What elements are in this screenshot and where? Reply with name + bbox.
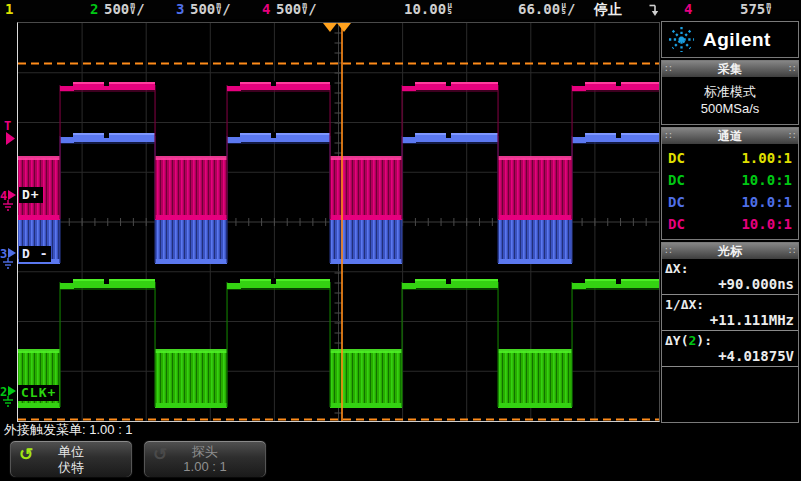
brand-name: Agilent xyxy=(703,29,771,51)
channels-header[interactable]: ∷ 通道 ∷ xyxy=(662,128,798,144)
cursor-readout: ΔX:+90.000ns xyxy=(662,259,798,295)
status-line: 外接触发菜单: 1.00 : 1 xyxy=(4,422,133,438)
grip-icon: ∷ xyxy=(789,128,795,144)
channel-markers[interactable]: T432 xyxy=(0,22,17,422)
channel3-scale-value: 500 xyxy=(190,0,215,18)
cursor-readout: 1/ΔX:+11.111MHz xyxy=(662,295,798,331)
channel2-scale: 500mV/ xyxy=(104,0,145,18)
softkey-probe-value: 1.00 : 1 xyxy=(144,459,266,474)
channel-ground-marker[interactable]: 4 xyxy=(0,189,16,210)
channel3-indicator[interactable]: 3 xyxy=(176,0,184,18)
run-state: 停止 xyxy=(594,0,622,18)
trace-label: D - xyxy=(19,246,51,262)
delay-readout: 10.00µs xyxy=(404,0,453,18)
svg-text:2: 2 xyxy=(0,385,7,399)
channel4-indicator[interactable]: 4 xyxy=(262,0,270,18)
channel1-indicator[interactable]: 1 xyxy=(5,0,13,18)
grip-icon: ∷ xyxy=(789,61,795,77)
trigger-position-icon xyxy=(337,23,351,32)
sample-rate: 500MSa/s xyxy=(662,100,798,117)
channel-row: DC10.0:1 xyxy=(662,213,798,235)
channel2-indicator[interactable]: 2 xyxy=(90,0,98,18)
agilent-logo-icon xyxy=(668,26,695,53)
brand-box: Agilent xyxy=(661,21,799,58)
acquisition-mode: 标准模式 xyxy=(662,83,798,100)
trigger-level-marker[interactable]: T xyxy=(4,119,11,133)
unit-us: µs xyxy=(447,3,452,15)
unit-mv: mV xyxy=(302,3,307,15)
trigger-falling-edge-icon xyxy=(648,2,660,17)
channel-ground-marker[interactable]: 3 xyxy=(0,247,16,268)
channel2-scale-value: 500 xyxy=(104,0,129,18)
trigger-position-icon xyxy=(323,23,337,32)
channels-box: ∷ 通道 ∷ DC1.00:1DC10.0:1DC10.0:1DC10.0:1 xyxy=(661,127,799,240)
softkey-units-value: 伏特 xyxy=(10,459,132,477)
cursor-readout: ΔY(2):+4.01875V xyxy=(662,331,798,367)
channel3-scale: 500mV/ xyxy=(190,0,231,18)
softkey-units[interactable]: ↻ 单位 伏特 xyxy=(9,440,133,478)
channels-title: 通道 xyxy=(718,129,742,143)
status-bar: 1 2 500mV/ 3 500mV/ 4 500mV/ 10.00µs 66.… xyxy=(0,0,801,19)
oscilloscope-screen: 1 2 500mV/ 3 500mV/ 4 500mV/ 10.00µs 66.… xyxy=(0,0,801,481)
grip-icon: ∷ xyxy=(789,243,795,259)
channel4-scale: 500mV/ xyxy=(276,0,317,18)
svg-text:4: 4 xyxy=(0,189,7,203)
waveform-display[interactable]: D+D -CLK+ xyxy=(17,22,660,422)
grip-icon: ∷ xyxy=(665,61,671,77)
waveform-canvas[interactable] xyxy=(18,23,659,421)
svg-text:3: 3 xyxy=(0,247,7,261)
softkey-probe[interactable]: ↻ 探头 1.00 : 1 xyxy=(143,440,267,478)
grip-icon: ∷ xyxy=(665,243,671,259)
unit-mv: mV xyxy=(216,3,221,15)
acquisition-header[interactable]: ∷ 采集 ∷ xyxy=(662,61,798,77)
trigger-source[interactable]: 4 xyxy=(684,0,692,18)
timebase-value: 66.00 xyxy=(518,0,560,18)
delay-value: 10.00 xyxy=(404,0,446,18)
timebase-readout: 66.00µs/ xyxy=(518,0,575,18)
channel-row: DC10.0:1 xyxy=(662,169,798,191)
channel-ground-marker[interactable]: 2 xyxy=(0,385,16,406)
channel4-scale-value: 500 xyxy=(276,0,301,18)
cursors-box: ∷ 光标 ∷ ΔX:+90.000ns1/ΔX:+11.111MHzΔY(2):… xyxy=(661,242,799,423)
unit-mv: mV xyxy=(766,3,771,15)
channel-row: DC10.0:1 xyxy=(662,191,798,213)
trigger-level-readout: 575mV xyxy=(740,0,772,18)
info-panel: Agilent ∷ 采集 ∷ 标准模式 500MSa/s ∷ 通道 ∷ DC1.… xyxy=(661,21,799,425)
acquisition-title: 采集 xyxy=(718,62,742,76)
channel-row: DC1.00:1 xyxy=(662,147,798,169)
unit-mv: mV xyxy=(130,3,135,15)
cursors-title: 光标 xyxy=(718,244,742,258)
unit-us: µs xyxy=(561,3,566,15)
trace-label: D+ xyxy=(19,187,43,203)
grip-icon: ∷ xyxy=(665,128,671,144)
trace-label: CLK+ xyxy=(18,385,59,401)
cursors-header[interactable]: ∷ 光标 ∷ xyxy=(662,243,798,259)
acquisition-box: ∷ 采集 ∷ 标准模式 500MSa/s xyxy=(661,60,799,125)
trigger-level-value: 575 xyxy=(740,0,765,18)
trigger-level-arrow-icon[interactable] xyxy=(6,132,15,145)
++++++
▶ TASK DETAILS
Skip the pictures, then return the rest of the data exactly.

▶ OUTPUT OF THE TASK
What elements are in this screenshot and where? Reply with name + bbox.
brand-name: Agilent xyxy=(703,29,771,51)
channels-header[interactable]: ∷ 通道 ∷ xyxy=(662,128,798,144)
cursor-readout: ΔX:+90.000ns xyxy=(662,259,798,295)
status-line: 外接触发菜单: 1.00 : 1 xyxy=(4,422,133,438)
grip-icon: ∷ xyxy=(789,128,795,144)
channel-markers[interactable]: T432 xyxy=(0,22,17,422)
channel3-scale-value: 500 xyxy=(190,0,215,18)
cursor-readout: 1/ΔX:+11.111MHz xyxy=(662,295,798,331)
channel2-scale: 500mV/ xyxy=(104,0,145,18)
softkey-probe-value: 1.00 : 1 xyxy=(144,459,266,474)
channel-ground-marker[interactable]: 4 xyxy=(0,189,16,210)
channel3-indicator[interactable]: 3 xyxy=(176,0,184,18)
run-state: 停止 xyxy=(594,0,622,18)
trace-label: D - xyxy=(19,246,51,262)
delay-readout: 10.00µs xyxy=(404,0,453,18)
svg-text:2: 2 xyxy=(0,385,7,399)
channel4-indicator[interactable]: 4 xyxy=(262,0,270,18)
channel1-indicator[interactable]: 1 xyxy=(5,0,13,18)
grip-icon: ∷ xyxy=(789,61,795,77)
trigger-position-icon xyxy=(337,23,351,32)
sample-rate: 500MSa/s xyxy=(662,100,798,117)
channel-row: DC10.0:1 xyxy=(662,213,798,235)
channel2-indicator[interactable]: 2 xyxy=(90,0,98,18)
agilent-logo-icon xyxy=(668,26,695,53)
brand-box: Agilent xyxy=(661,21,799,58)
acquisition-mode: 标准模式 xyxy=(662,83,798,100)
trigger-level-marker[interactable]: T xyxy=(4,119,11,133)
unit-us: µs xyxy=(447,3,452,15)
unit-mv: mV xyxy=(302,3,307,15)
trigger-falling-edge-icon xyxy=(648,2,660,17)
channel-ground-marker[interactable]: 3 xyxy=(0,247,16,268)
channel2-scale-value: 500 xyxy=(104,0,129,18)
trigger-position-icon xyxy=(323,23,337,32)
channels-box: ∷ 通道 ∷ DC1.00:1DC10.0:1DC10.0:1DC10.0:1 xyxy=(661,127,799,240)
softkey-units-value: 伏特 xyxy=(10,459,132,477)
cursor-readout: ΔY(2):+4.01875V xyxy=(662,331,798,367)
channel3-scale: 500mV/ xyxy=(190,0,231,18)
softkey-units[interactable]: ↻ 单位 伏特 xyxy=(9,440,133,478)
channels-title: 通道 xyxy=(718,129,742,143)
status-bar: 1 2 500mV/ 3 500mV/ 4 500mV/ 10.00µs 66.… xyxy=(0,0,801,19)
oscilloscope-screen: 1 2 500mV/ 3 500mV/ 4 500mV/ 10.00µs 66.… xyxy=(0,0,801,481)
grip-icon: ∷ xyxy=(789,243,795,259)
channel4-scale: 500mV/ xyxy=(276,0,317,18)
svg-text:4: 4 xyxy=(0,189,7,203)
waveform-display[interactable]: D+D -CLK+ xyxy=(17,22,660,422)
grip-icon: ∷ xyxy=(665,61,671,77)
waveform-canvas[interactable] xyxy=(18,23,659,421)
svg-text:3: 3 xyxy=(0,247,7,261)
softkey-probe[interactable]: ↻ 探头 1.00 : 1 xyxy=(143,440,267,478)
grip-icon: ∷ xyxy=(665,243,671,259)
unit-mv: mV xyxy=(216,3,221,15)
acquisition-header[interactable]: ∷ 采集 ∷ xyxy=(662,61,798,77)
trigger-source[interactable]: 4 xyxy=(684,0,692,18)
timebase-value: 66.00 xyxy=(518,0,560,18)
delay-value: 10.00 xyxy=(404,0,446,18)
timebase-readout: 66.00µs/ xyxy=(518,0,575,18)
channel-row: DC10.0:1 xyxy=(662,169,798,191)
channel-ground-marker[interactable]: 2 xyxy=(0,385,16,406)
channel4-scale-value: 500 xyxy=(276,0,301,18)
cursors-box: ∷ 光标 ∷ ΔX:+90.000ns1/ΔX:+11.111MHzΔY(2):… xyxy=(661,242,799,423)
unit-mv: mV xyxy=(766,3,771,15)
channel-row: DC10.0:1 xyxy=(662,191,798,213)
trigger-level-readout: 575mV xyxy=(740,0,772,18)
info-panel: Agilent ∷ 采集 ∷ 标准模式 500MSa/s ∷ 通道 ∷ DC1.… xyxy=(661,21,799,425)
acquisition-title: 采集 xyxy=(718,62,742,76)
channel-row: DC1.00:1 xyxy=(662,147,798,169)
unit-mv: mV xyxy=(130,3,135,15)
cursors-title: 光标 xyxy=(718,244,742,258)
unit-us: µs xyxy=(561,3,566,15)
trace-label: D+ xyxy=(19,187,43,203)
grip-icon: ∷ xyxy=(665,128,671,144)
trace-label: CLK+ xyxy=(18,385,59,401)
cursors-header[interactable]: ∷ 光标 ∷ xyxy=(662,243,798,259)
acquisition-box: ∷ 采集 ∷ 标准模式 500MSa/s xyxy=(661,60,799,125)
trigger-level-value: 575 xyxy=(740,0,765,18)
trigger-level-arrow-icon[interactable] xyxy=(6,132,15,145)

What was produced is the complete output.